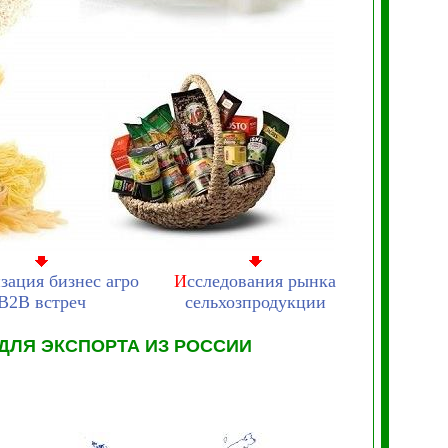
зация бизнес агро
И
сследования рынка
В2В встреч
сельхозпродукции
ДЛЯ ЭКСПОРТА ИЗ РОССИИ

● **Instructions for the task**
Each line of the data above is to be output exactly; the pictures are not to appear.

● **Output**
зация бизнес агро
И
сследования рынка
В2В встреч
сельхозпродукции
ДЛЯ ЭКСПОРТА ИЗ РОССИИ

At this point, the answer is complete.